Notice de l'abbé Alliot

  • Chapitre XIII. (…) — Guillemette Le Camus (1450-1459) — (…).
    • (…). — L'évêque de Paris nomme une abbesse pour porter la crosse à Yerres. — Reprise de la vie commune. — Dreux Budé seigneur d'Yerres. — Les curés de Lieusaint et de Brie. — Agnès la Clémence. — (…).
  • (…).
  • L'abbaye demeura vacante et comme abandonnée pendant six mois, après le décès d'Huguette de Chacy. Mais à la Toussaint de l'année 1450, Guillaume Chartier, évêque de Paris, tira de l'abbaye de Chelles une très ancienne religieuse, appelée par tous les chroniqueurs Guillemette le Camus, et la plaça à la tète de la maison d'Yerres 1). Le mémoire, si souvent cité, dit que Guillemette avait 80 ans lorsqu'elle prit la crosse. Ce n'est guère croyable, car l'abbatiat de cette nouvelle titulaire se prolongea durant près de 10 ans, et de plus cette abbesse fit preuve d'une activité peu compatible avec un âge aussi avancé. Contentons-nous d'observer que Guillemette était d'une maturité consommée, et par conséquent d'une prudence capable de faire contrepoids à l'activité fébrile de sa devancière.
  • À quelle famille appartenait l'élue de l'évêque de Paris? Il est difficile de le dire, car si les historiographes la nomment le Camus, avec l'intention évidente de la rattacher à la grande famille de ce nom, par contre tous les titres du monastère l'appellent invariablement la Camuse; et il est probable qu'elle dut son nom à son nez court, large et plat, bien plus qu'à la noblesse de son origine 2).

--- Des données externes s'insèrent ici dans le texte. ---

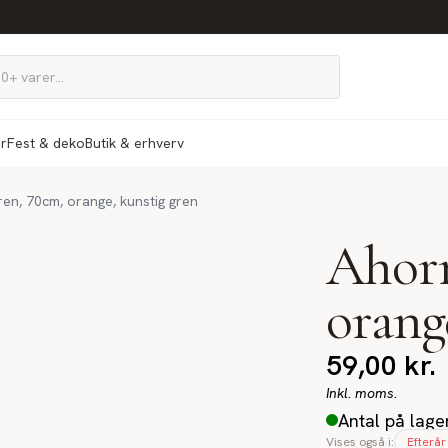
ør
Fest & deko
Butik & erhverv
en, 70cm, orange, kunstig gren
Ahorn
orang
59,00
kr.
Inkl. moms.
Antal på lage
Vises også i:
Efterår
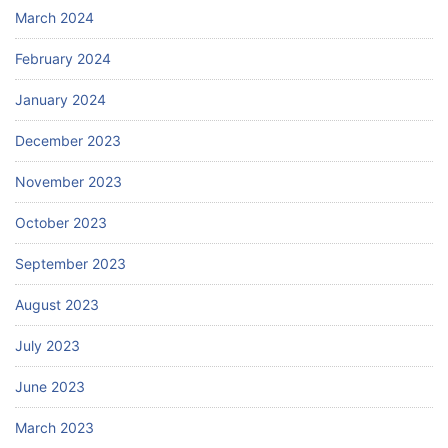
March 2024
February 2024
January 2024
December 2023
November 2023
October 2023
September 2023
August 2023
July 2023
June 2023
March 2023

  • Quoi qu'il en soit, Guillemette n'arriva pas seule à l'abbaye; avec elle entrèrent sous le cloître deux autres religieuses. L'une appelée Ysabeau de Brindesalle et l'autre Lucienne de Voullac. Elles amenèrent aussi un chapelain pour dire la messe dans la chapelle, et dès lors le monastère reprit une apparence de vie de communauté. |148
  • Guillemette et ses compagnes venaient de rentrer à Yerres, lorsqu'un évènement, d'une certaine conséquence, pour leur maison, s'accomplit dans la paroisse. Par contrat du 2 mars 1452, Louis de Châtillon, fils de Jacques, vendit, pour 800 écus d'or, la terre et seigneurie d'Yerres à Dreux Budé, trésorier et garde des Chartes du roi de France.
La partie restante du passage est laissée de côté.